Required action
Skip any image you find and restate the rest of the data word for word.
■ ■ ■ ■
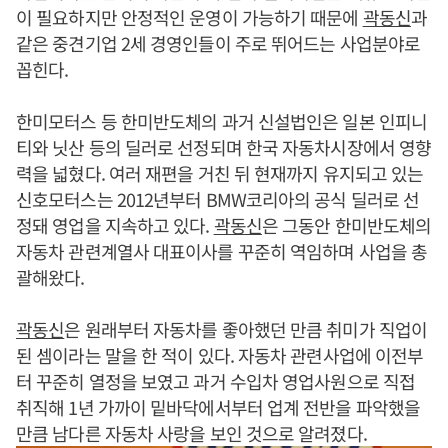
이 필요하지만 안정적인 운영이 가능하기 때문에
곽동신
과
같은 중견기업 2세 경영인들이 주로 뛰어드는 사업분야로
꼽힌다.
한미모터스 등 한미반도체의 과거 신설법인은 일본 인피니
티와 닛산 등의 딜러로 선정되며 한국 자동차시장에서 영향
력을 넓혔다. 여러 재편을 거친 뒤 현재까지 유지되고 있는
신호모터스는 2012년부터 BMW코리아의 공식 딜러로 선
정돼 영업을 지속하고 있다.
곽동신
은 그동안 한미반도체의
자동차 관련계열사 대표이사를 꾸준히 역임하며 사업을 총
괄해왔다.
곽동신
은 원래부터 자동차를 좋아했던 만큼 취미가 직업이
된 셈이라는 말을 한 적이 있다. 자동차 관련사업에 이전부
터 꾸준히 열정을 보였고 과거 수입차 영업사원으로 직접
취직해 1년 가까이 밑바닥에서부터 업계 전반을 파악했을
만큼 남다른 자동차 사랑을 보인 것으로 알려졌다.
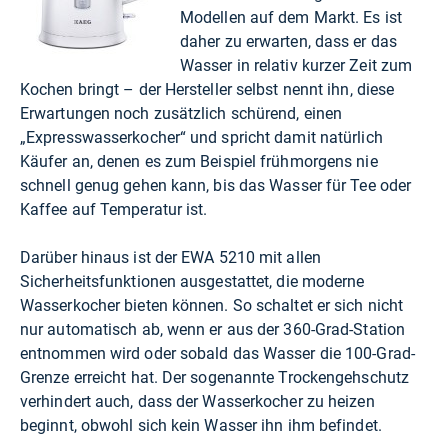
Modellen auf dem Markt. Es ist
daher zu erwarten, dass er das
Wasser in relativ kurzer Zeit zum
Kochen bringt – der Hersteller selbst nennt ihn, diese
Erwartungen noch zusätzlich schürend, einen
„Expresswasserkocher“ und spricht damit natürlich
Käufer an, denen es zum Beispiel frühmorgens nie
schnell genug gehen kann, bis das Wasser für Tee oder
Kaffee auf Temperatur ist.
Darüber hinaus ist der EWA 5210 mit allen
Sicherheitsfunktionen ausgestattet, die moderne
Wasserkocher bieten können. So schaltet er sich nicht
nur automatisch ab, wenn er aus der 360-Grad-Station
entnommen wird oder sobald das Wasser die 100-Grad-
Grenze erreicht hat. Der sogenannte Trockengehschutz
verhindert auch, dass der Wasserkocher zu heizen
beginnt, obwohl sich kein Wasser ihn ihm befindet.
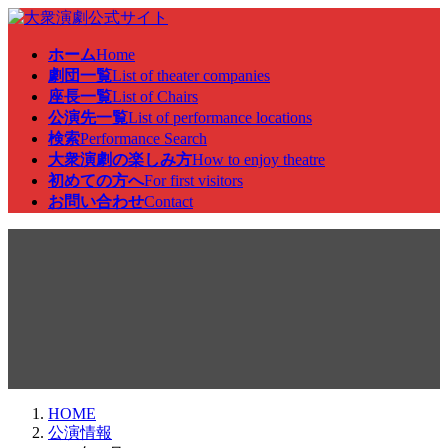
コ
ナ
ン
ビ
ホーム
Home
テ
ゲ
劇団一覧
List of theater companies
ン
ー
座長一覧
List of Chairs
ツ
シ
公演先一覧
List of performance locations
へ
ョ
検索
Performance Search
ス
ン
大衆演劇の楽しみ方
How to enjoy theatre
キ
に
初めての方へ
For first visitors
ッ
移
お問い合わせ
Contact
プ
動
公演情報
HOME
公演情報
■ ■ ■ ■
Your solution
이 필요하지만 안정적인 운영이 가능하기 때문에
곽동신
과
같은 중견기업 2세 경영인들이 주로 뛰어드는 사업분야로
꼽힌다.
한미모터스 등 한미반도체의 과거 신설법인은 일본 인피니
티와 닛산 등의 딜러로 선정되며 한국 자동차시장에서 영향
력을 넓혔다. 여러 재편을 거친 뒤 현재까지 유지되고 있는
신호모터스는 2012년부터 BMW코리아의 공식 딜러로 선
정돼 영업을 지속하고 있다.
곽동신
은 그동안 한미반도체의
자동차 관련계열사 대표이사를 꾸준히 역임하며 사업을 총
괄해왔다.
곽동신
은 원래부터 자동차를 좋아했던 만큼 취미가 직업이
된 셈이라는 말을 한 적이 있다. 자동차 관련사업에 이전부
터 꾸준히 열정을 보였고 과거 수입차 영업사원으로 직접
취직해 1년 가까이 밑바닥에서부터 업계 전반을 파악했을
만큼 남다른 자동차 사랑을 보인 것으로 알려졌다.
Modellen auf dem Markt. Es ist
daher zu erwarten, dass er das
Wasser in relativ kurzer Zeit zum
Kochen bringt – der Hersteller selbst nennt ihn, diese
Erwartungen noch zusätzlich schürend, einen
„Expresswasserkocher“ und spricht damit natürlich
Käufer an, denen es zum Beispiel frühmorgens nie
schnell genug gehen kann, bis das Wasser für Tee oder
Kaffee auf Temperatur ist.
Darüber hinaus ist der EWA 5210 mit allen
Sicherheitsfunktionen ausgestattet, die moderne
Wasserkocher bieten können. So schaltet er sich nicht
nur automatisch ab, wenn er aus der 360-Grad-Station
entnommen wird oder sobald das Wasser die 100-Grad-
Grenze erreicht hat. Der sogenannte Trockengehschutz
verhindert auch, dass der Wasserkocher zu heizen
beginnt, obwohl sich kein Wasser ihn ihm befindet.
コ
ナ
ン
ビ
ホーム
Home
テ
ゲ
劇団一覧
List of theater companies
ン
ー
座長一覧
List of Chairs
ツ
シ
公演先一覧
List of performance locations
へ
ョ
検索
Performance Search
ス
ン
大衆演劇の楽しみ方
How to enjoy theatre
キ
に
初めての方へ
For first visitors
ッ
移
お問い合わせ
Contact
プ
動
公演情報
HOME
公演情報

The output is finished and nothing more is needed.